* [Assignment] Retype the records below exactly as they stand, but with no images.
Given data section start
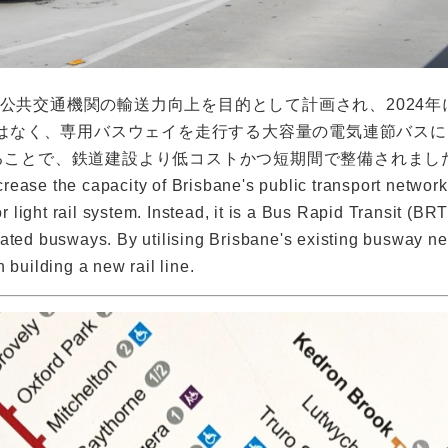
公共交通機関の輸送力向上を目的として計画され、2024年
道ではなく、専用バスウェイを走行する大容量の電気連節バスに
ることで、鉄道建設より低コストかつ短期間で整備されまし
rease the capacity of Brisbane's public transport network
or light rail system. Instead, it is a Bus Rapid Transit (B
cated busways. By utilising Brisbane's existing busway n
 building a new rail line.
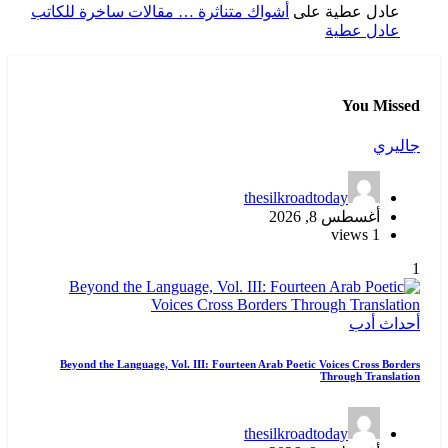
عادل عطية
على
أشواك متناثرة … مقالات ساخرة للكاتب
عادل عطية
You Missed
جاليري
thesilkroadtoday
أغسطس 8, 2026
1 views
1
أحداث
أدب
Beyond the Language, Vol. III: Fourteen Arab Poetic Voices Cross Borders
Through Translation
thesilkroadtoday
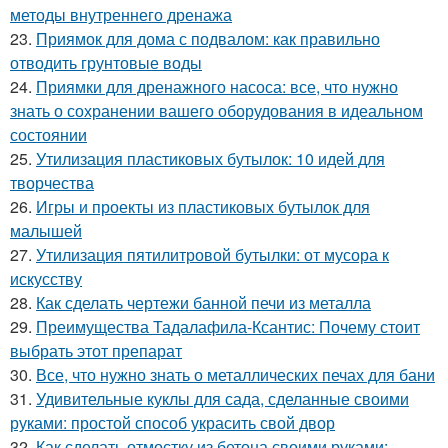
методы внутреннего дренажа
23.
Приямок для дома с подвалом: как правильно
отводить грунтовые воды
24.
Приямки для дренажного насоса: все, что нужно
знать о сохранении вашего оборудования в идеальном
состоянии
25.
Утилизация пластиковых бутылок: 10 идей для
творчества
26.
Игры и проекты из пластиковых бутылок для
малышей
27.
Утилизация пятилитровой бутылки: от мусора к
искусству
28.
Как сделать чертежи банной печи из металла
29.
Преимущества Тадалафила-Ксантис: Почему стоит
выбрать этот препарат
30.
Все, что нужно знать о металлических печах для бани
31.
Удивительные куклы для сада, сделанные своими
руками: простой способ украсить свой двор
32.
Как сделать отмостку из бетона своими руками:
Given data section end
* [Expected answer]
公共交通機関の輸送力向上を目的として計画され、2024年
道ではなく、専用バスウェイを走行する大容量の電気連節バスに
ることで、鉄道建設より低コストかつ短期間で整備されまし
rease the capacity of Brisbane's public transport network
or light rail system. Instead, it is a Bus Rapid Transit (B
cated busways. By utilising Brisbane's existing busway n
 building a new rail line.
عادل عطية
على
أشواك متناثرة … مقالات ساخرة للكاتب
عادل عطية
You Missed
جاليري
thesilkroadtoday
أغسطس 8, 2026
1 views
1
أحداث
أدب
Beyond the Language, Vol. III: Fourteen Arab Poetic Voices Cross Borders
Through Translation
thesilkroadtoday
методы внутреннего дренажа
23.
Приямок для дома с подвалом: как правильно
отводить грунтовые воды
24.
Приямки для дренажного насоса: все, что нужно
знать о сохранении вашего оборудования в идеальном
состоянии
25.
Утилизация пластиковых бутылок: 10 идей для
творчества
26.
Игры и проекты из пластиковых бутылок для
малышей
27.
Утилизация пятилитровой бутылки: от мусора к
искусству
28.
Как сделать чертежи банной печи из металла
29.
Преимущества Тадалафила-Ксантис: Почему стоит
выбрать этот препарат
30.
Все, что нужно знать о металлических печах для бани
31.
Удивительные куклы для сада, сделанные своими
руками: простой способ украсить свой двор
32.
Как сделать отмостку из бетона своими руками:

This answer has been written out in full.